This project is in the process of being donated to the CNCF and is not affiliated with the Kubernetes project.
Port reference

Port reference

Review the ports that are used by K8sGateway.

K8sGateway deploys containers that listen on certain ports for incoming traffic. In the following sections, you can review the pods and services that make up K8sGateway, and the ports that these pods and services listen on. Note that if you choose to set up mutual TLS (mTLS) for communication between K8sGateway components, alternate ports and traffic flows are used.

ℹ️
This list of ports reflects the default values that are included in an unmodified installation of K8sGateway. You can optionally change some port settings by providing custom values in your K8sGateway Helm chart.

K8sGateway

K8sGateway open source software is the free, open source version of K8sGateway. The installation process uses a Helm chart to create the necessary custom resource definitions (CRDs), deployments, services, pods, etc. The services and pods listen on specific ports to enable communication between the components that make up K8sGateway and outside sources that will consume Upstream resources through K8sGateway.

What’s included

A standard installation of K8sGateway includes four primary components:

  • Gateway
    • Translates K8sGateway custom resources, such as RouteOption and VirtualHostOption into a Proxy custom resource.
    • Validates proposed configurations before application.
  • K8sGateway
    • Creates an Envoy configuration from multiple custom resources.
    • Serves Envoy configurations using xDS.
    • Validates Proxy configurations for the gateway.
  • Proxy
    • Receives and loads configuration from K8sGateway xDS.
    • Proxies incoming traffic.
  • Discovery
    • Discovers Upstreams in the cluster.
    • Discovers functions with the Function Discovery Service.

Pods and ports

The four primary components are instantiated using pods and services. The following table lists the deployed pods and ports in use by each pod, as well as the optional access-log pod if Access Logging has been enabled.

Pod Port Usage
gloo 8443 Validation
gloo 9976 REST xDS
gloo 9977 xDS Server
gloo 9988 Validation
gloo 9979 WASM cache
gateway-proxy 8080 HTTP
gateway-proxy 8443 HTTPS
gateway-proxy 19000 Envoy admin
access-log 8083 Access logging

The discovery pod does not listen on any ports as it uses outbound connections only.

Services and ports

The following table lists the services backed by the deployed pods.

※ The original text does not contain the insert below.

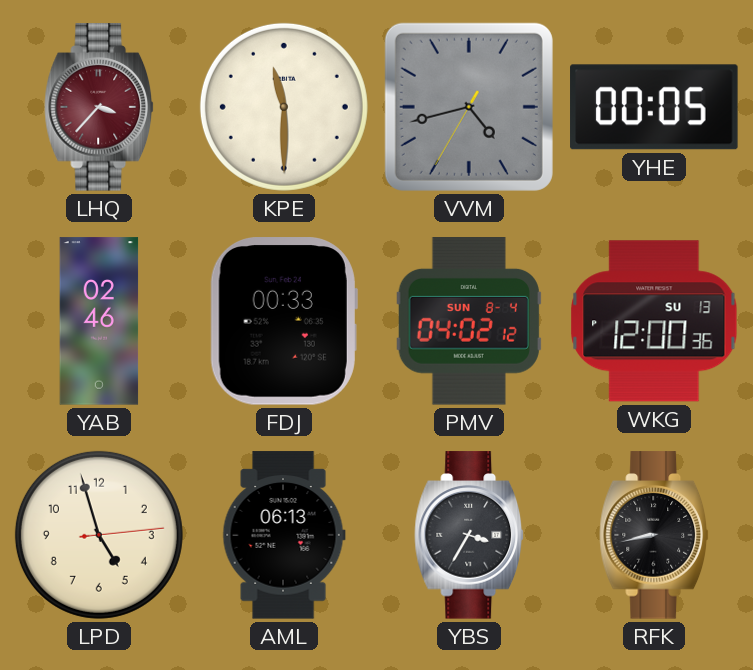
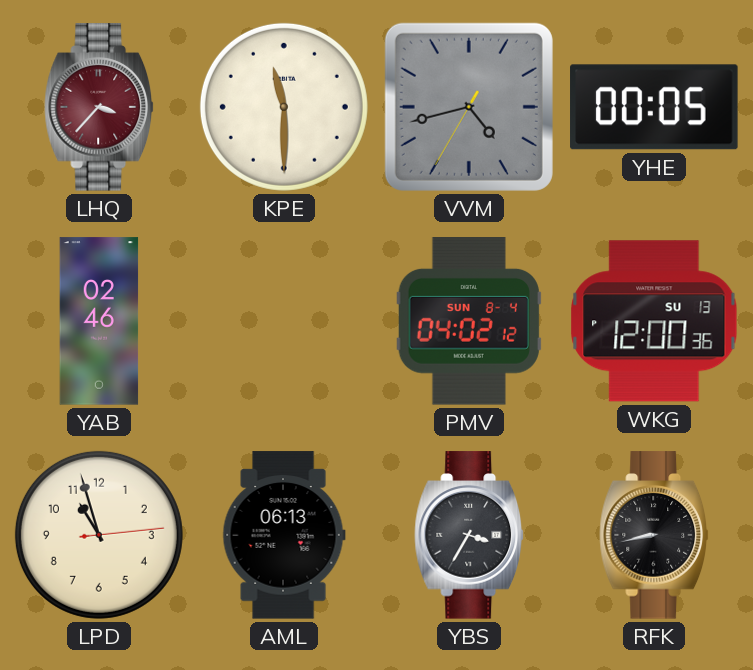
FDJ: 00:33 -> none
LPD: 4:57 -> 10:57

Service Port Target Target Port Usage
gloo 443 gateway 8443 Validation
gloo 9976 gloo 9976 REST xDS
gloo 9977 gloo 9977 xDS Server
gloo 9988 gloo 9988 Validation
gloo 9979 gloo 9979 WASM cache
gloo 9966 gloo 9966 Proxy Debug gRPC
gateway-proxy 80 gateway-proxy 8080 HTTP
gateway-proxy 443 gateway-proxy 8443 HTTPS
access-log 8083 access-log 8083 Access logging

mTLS considerations

K8sGateway supports the use of mutual TLS (mTLS) communication between the K8sGateway pod and other services, including the Envoy proxy, external auth server, and rate limiting server. Enabling mTLS includes the addition of sidecars for multiple pods, Envoy proxy for TLS termination, and SDS for certificate rotation and management.

Updated pods

The following pods are updated to support mTLS:

  • K8sGateway pod: Envoy and SDS sidecars are added.
  • Gateway proxies: SDS sidecars are added and the ConfigMap is updated for mTLS.

The additional Envoy sidecar has an admin port listening on 8081 for each pod.

Updated traffic flow

The Envoy sidecar on the K8sGateway intercepts the inbound traffic for each pod and performs the TLS decryption before passing the traffic to the main container. This process does not alter the ports that are used by the pods and services, but it does create additional ports that are used for internal communication within the pod. For instance, the K8sGateway pod continues to listen on 9977 as the xDS server. Internally, the K8sGateway container listens on 127.0.0.1:9999 for xDS requests. The Envoy sidecar in the pod accepts requests on 9977, decrypts the request, and sends it to port 9999 on the localhost for processing.